## Machine Learning Terminology

#### Classifier

A program or a function which maps from unlabeled instances to classes is called a classifier.

#### Confusion Matrix

A confusion matrix, also called a contingeny table or error matrix, is used to visualize the performance of a classifier.

The columns of the matrix represent the instances of the predicted classes and the rows represent the instances of the actual class. (Note: It can be the other way around as well.)

In the case of binary classification the table has 2 rows and 2 columns.

Example:

Confusion
Matrix
Predicted classes
cat dog
Actual
classes

cat 42 8
dog 18 32

This means that the classifier correctly predicted a cat in 42 cases and it wrongly predicted 8 cat instances as dog. It correctly predicted 32 instances as dog. 18 cases had been wrongly predicted as cat instead of dog.

#### Accuracy

Accuracy is a statistical measure which is defined as the quotient of correct predictions made by a classifier divided by the sum of predictions made by the classifier.

Accuracy: (TN+TP)/(TN+TP+FN+FP)

where:

TP
True posive
TN
True negative
FP
False positive
FN
False negative

In our example we have no "True" or "False" but "cat" and "dog". So the nominator is the sum of cases in which the classifier predicted the actual class, i.e. actual class is "cat" and predicted class is "cat" and actual class is "dog" and predicted class is "dog". "FT" and "FN" correspond to the cases where the classifier made mistakes, i.e. actual class is "cat" and predicted class turned out to be "dog" and the actual class is "dog" and the predicted class is "cat".

The classifier in our previous example predicted correctly 42 cat instances and 32 dog instance. Furthermore it erroneously predicted 8 dog cases where it actual class was "cat" and erroneously predicted 18 cat cases, where the actual class was "dog".

Therefore, the accuracy can be calculated by:

accuracy = $(42 + 32) / (42 + 8 + 18 + 32)$

which is 0.72

Let's assume we have a classifier, which always predicts "dog". We have an accuracy of 50 % in this case.

Confusion
Matrix
Predicted classes
cat dog
Actual
classes

cat 0 50
dog 0 50

We will demonstrate the so-called accuracy paradox.

A spam recogition classifier is described by the following confusion matrix:

Confusion
Matrix
Predicted classes
spam ham
Actual
classes

spam 4 1
ham 4 91

The accuracy of this classifier is (4 + 91) / 100, i.e. 95 %.

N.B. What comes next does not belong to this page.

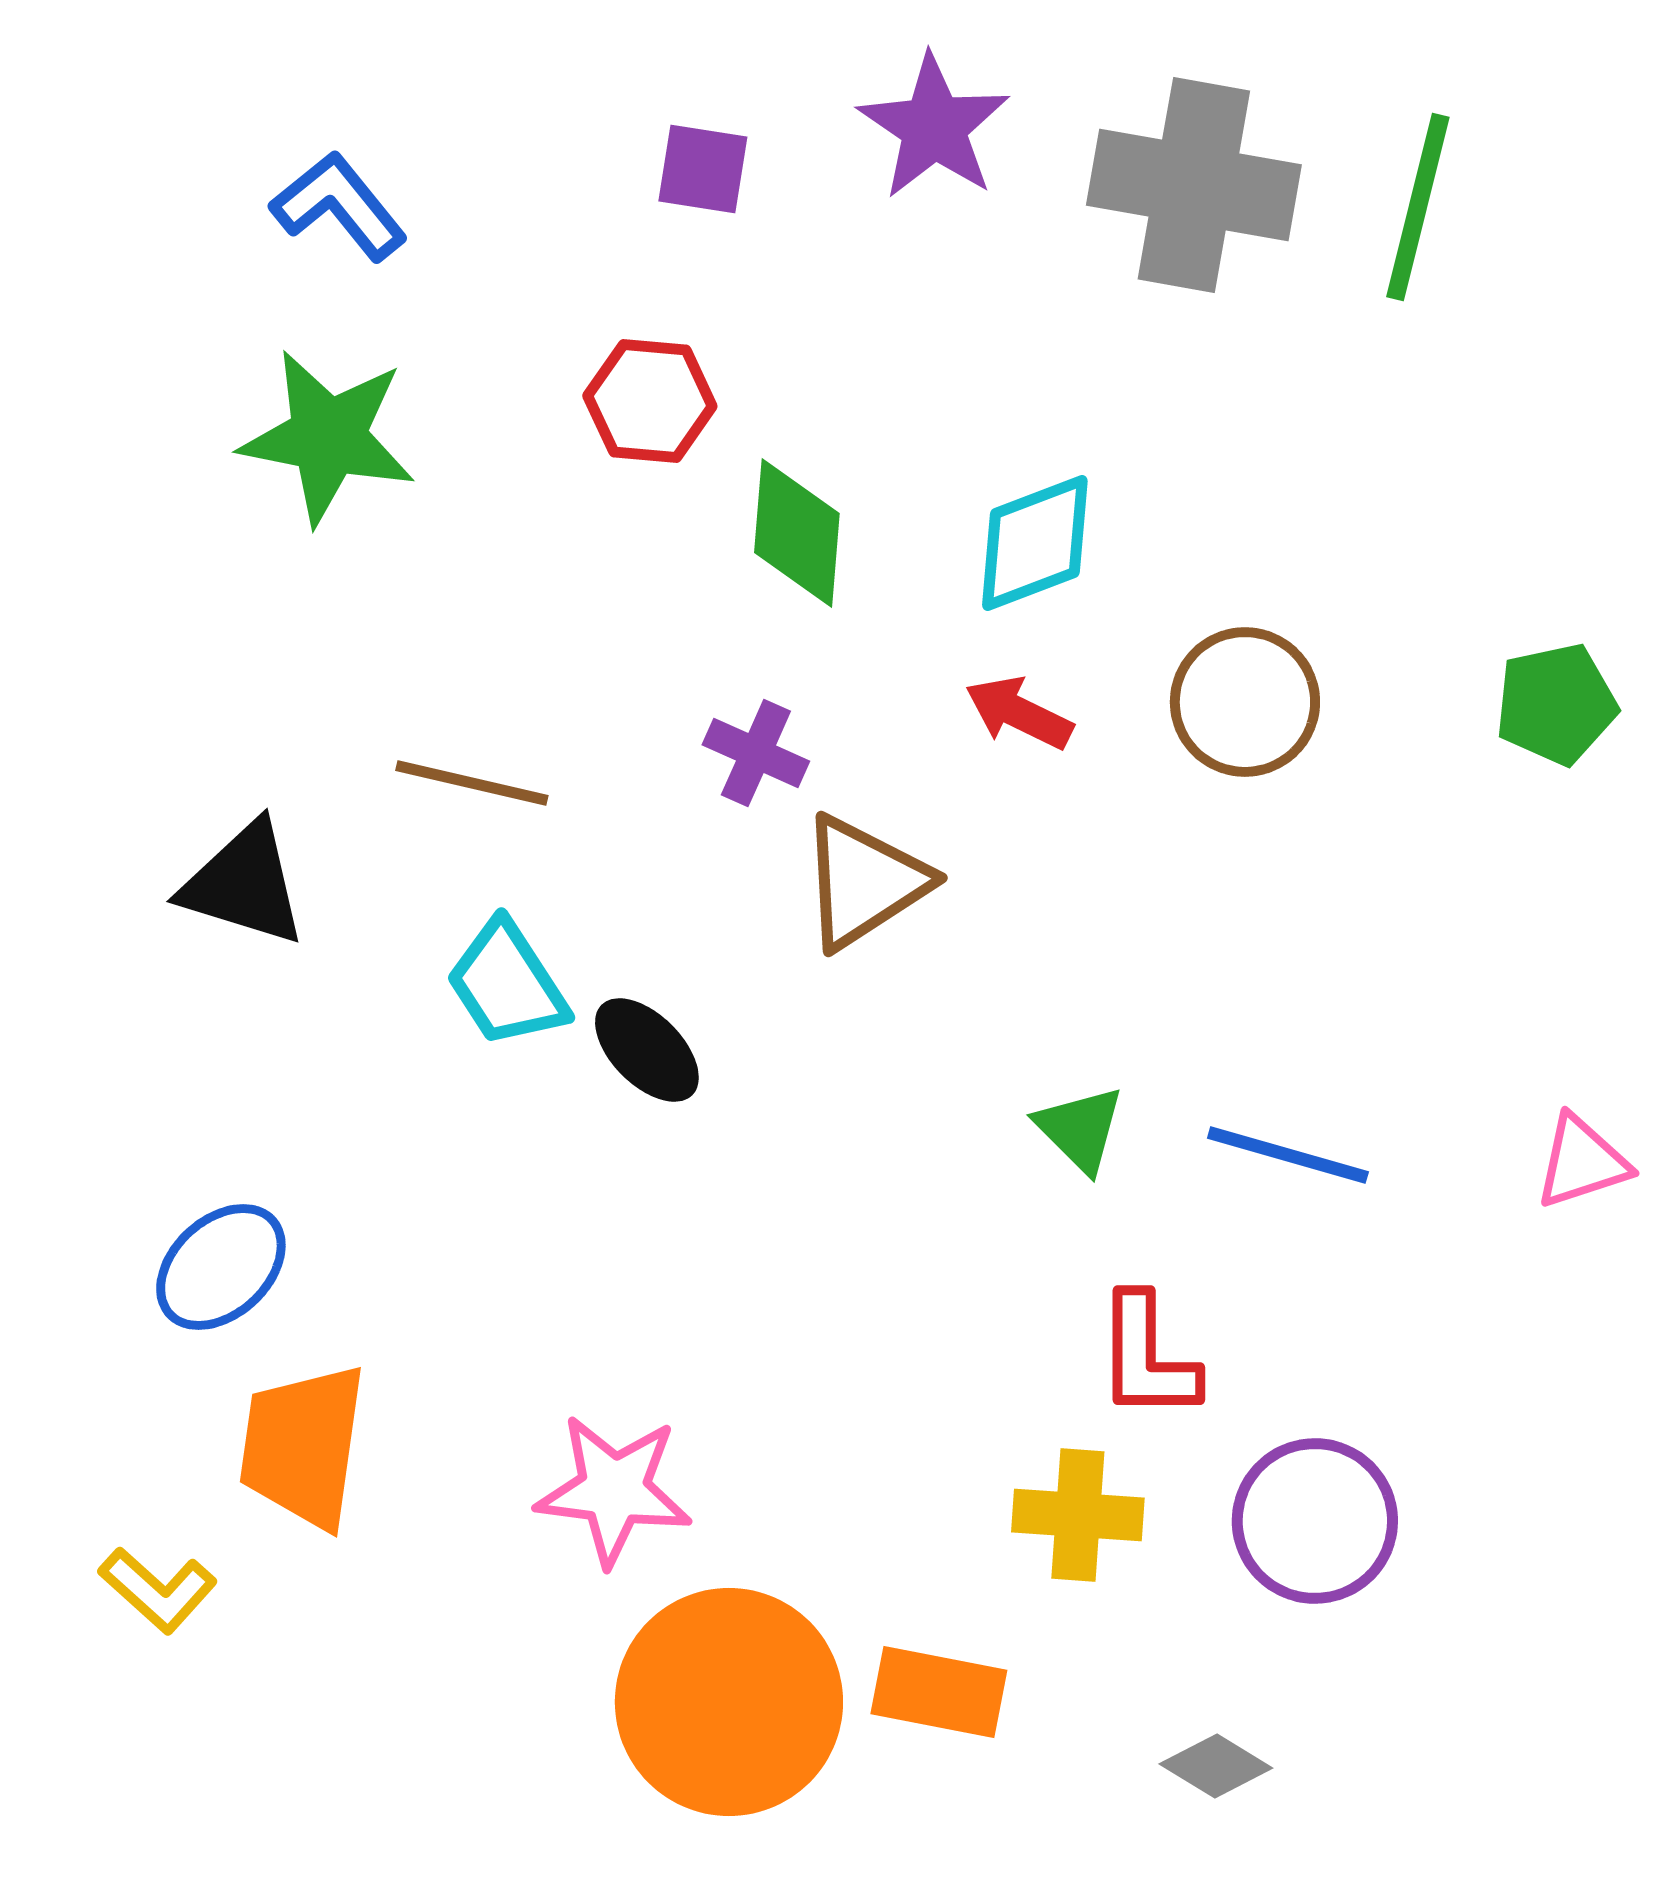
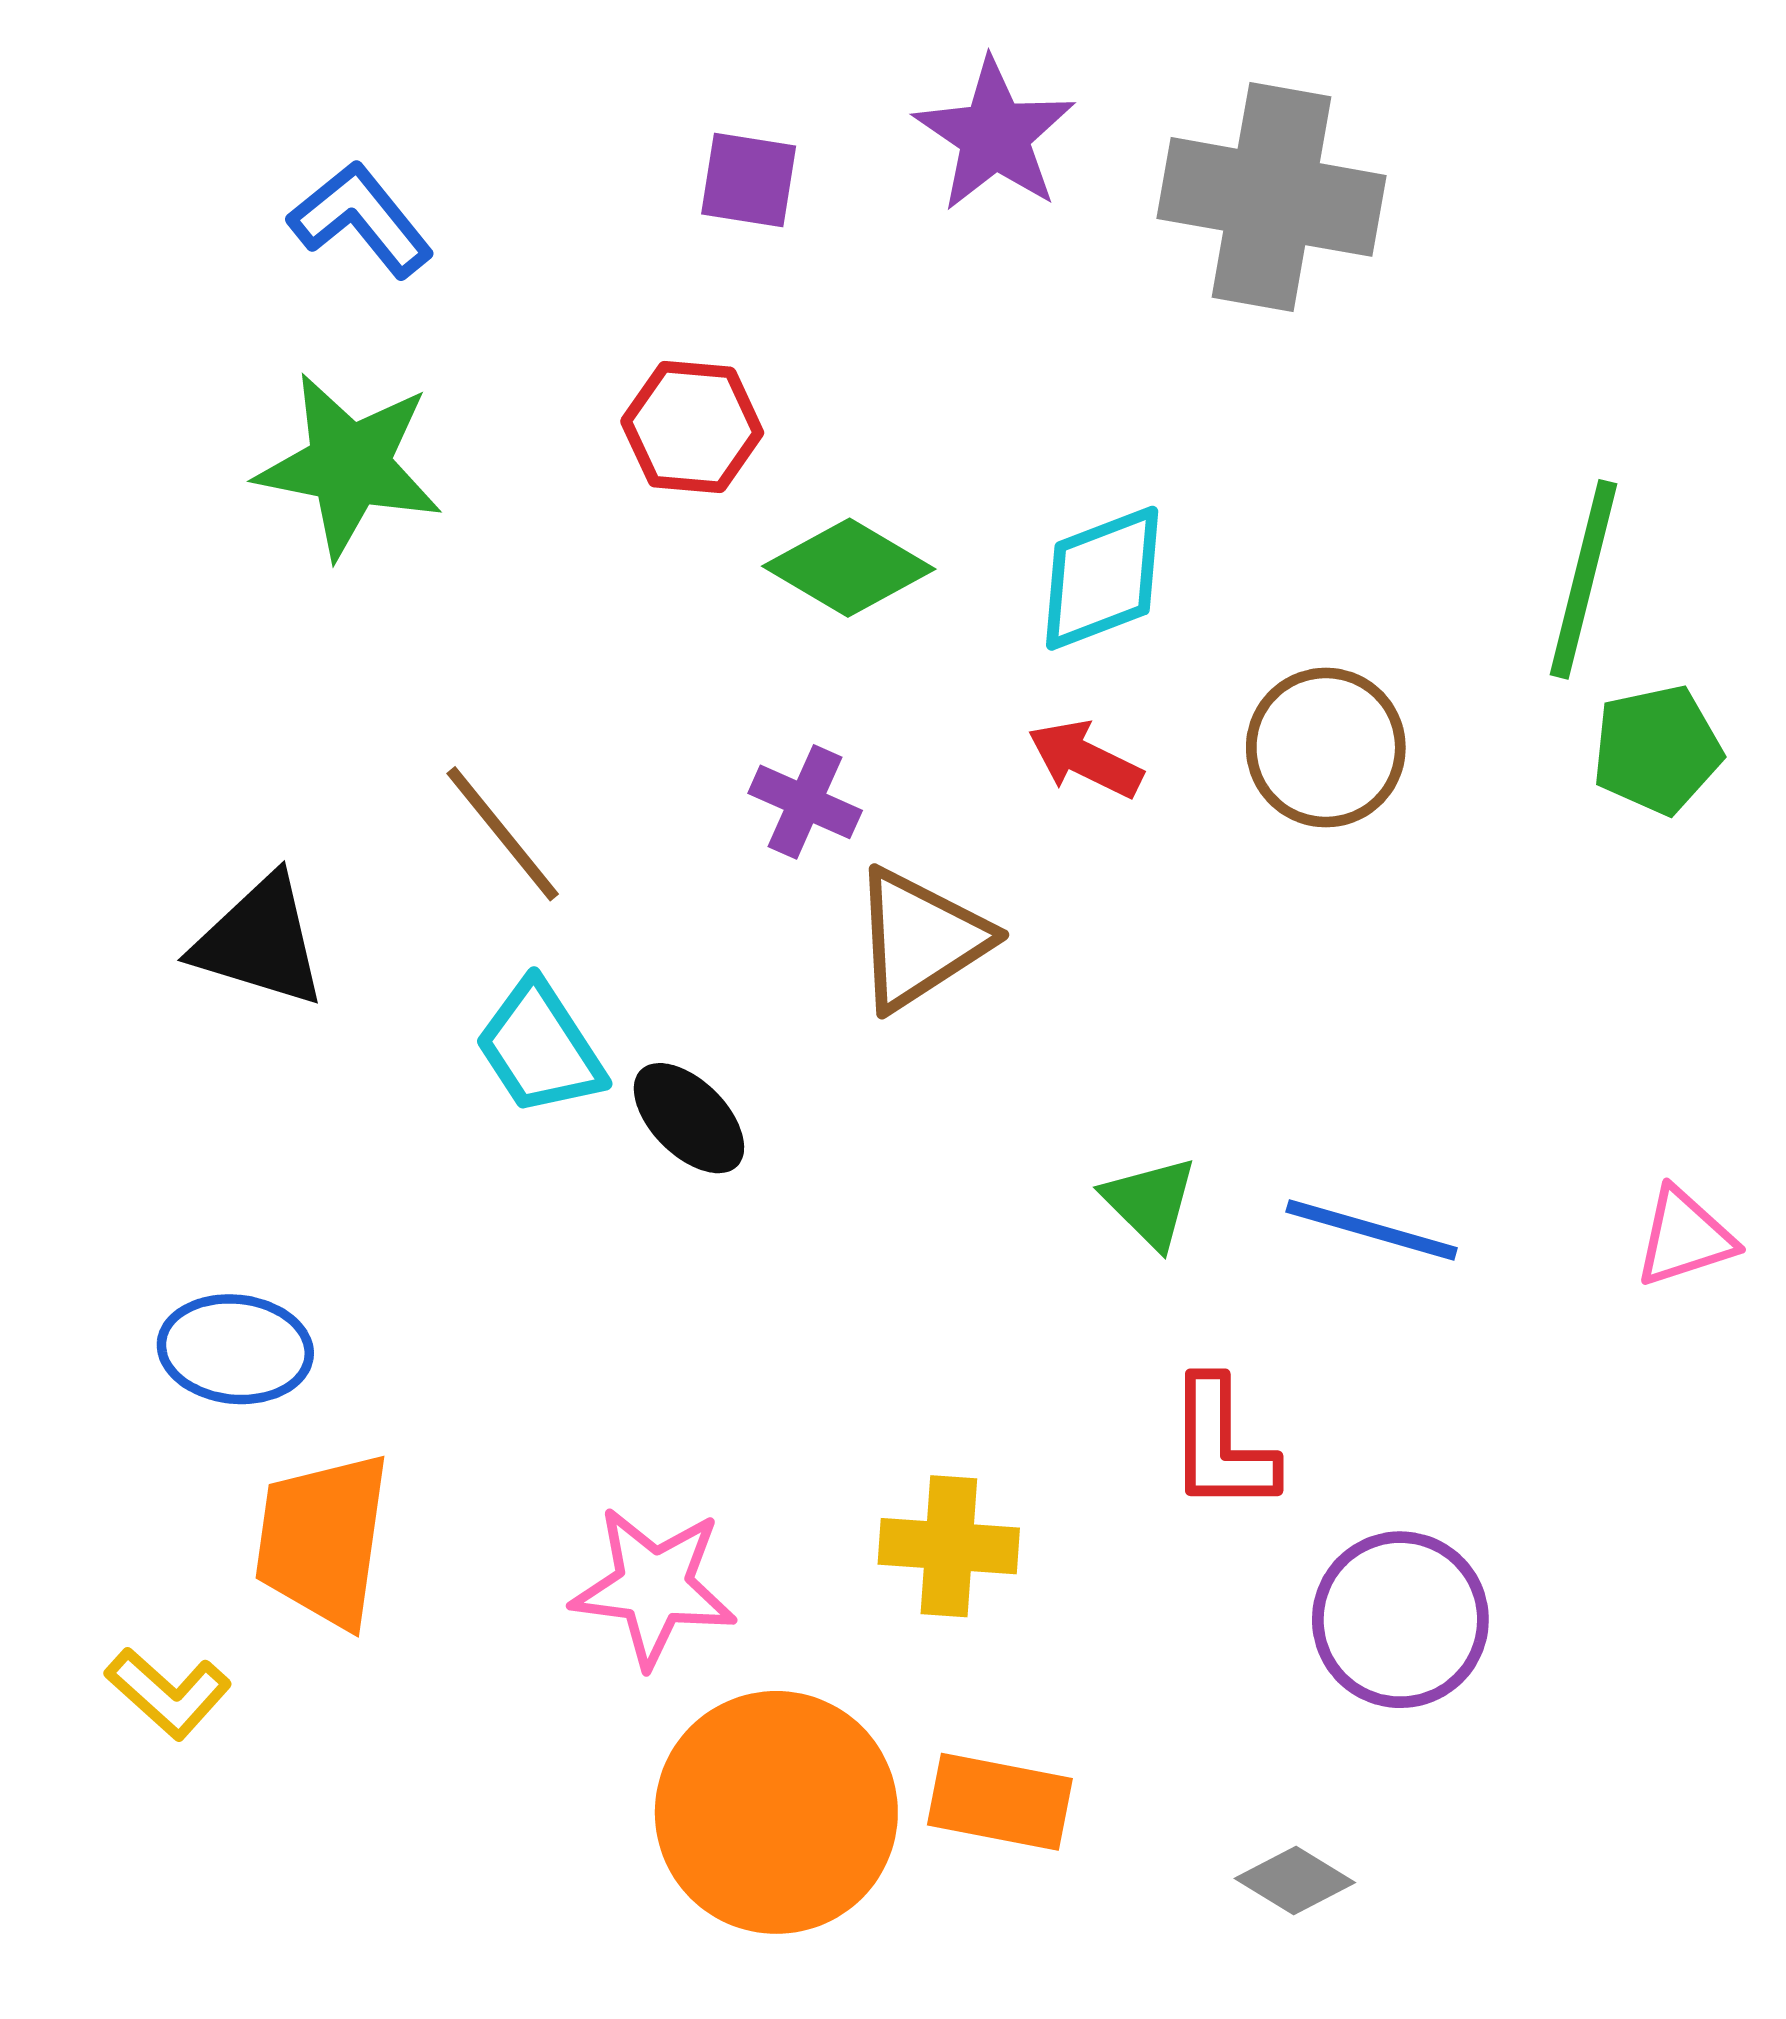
green line: (1418, 207) -> (1584, 579), moved
green diamond: (797, 533) -> (849, 568), turned -64
brown line: (472, 783) -> (503, 834), turned 38
blue ellipse: (221, 1267) -> (235, 1349), turned 49
yellow cross: (1078, 1515) -> (949, 1546), moved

The following classifier predicts solely "ham" and has the same accuracy.

Confusion
Matrix
Predicted classes
spam ham
Actual
classes

spam 0 5
ham 0 95

The accuracy of this classifier is 95%, even though it is not capable of recognizing any spam at all.

#### Precision and Recall

Confusion
Matrix
Predicted classes
negative positive
Actual
classes

negative TN FP
positive FN TP

Accuracy: $(TN + TP)/(TN + TP + FN + FP)$

Precision: $TP / (TP + FP)$

Recall: $TP / (TP + FN)$

#### Supervised learning

The machine learning program is both given the input data and the corresponding labelling. This means that the learn data has to be labelled by a human being beforehand.

#### Unsupervised learning

No labels are provided to the learning algorithm. The algorithm has to figure out the a clustering of the input data.

#### Reinforcement learning

A computer program dynamically interacts with its environment. This means that the program receives positive and/or negative feedback to improve it performance.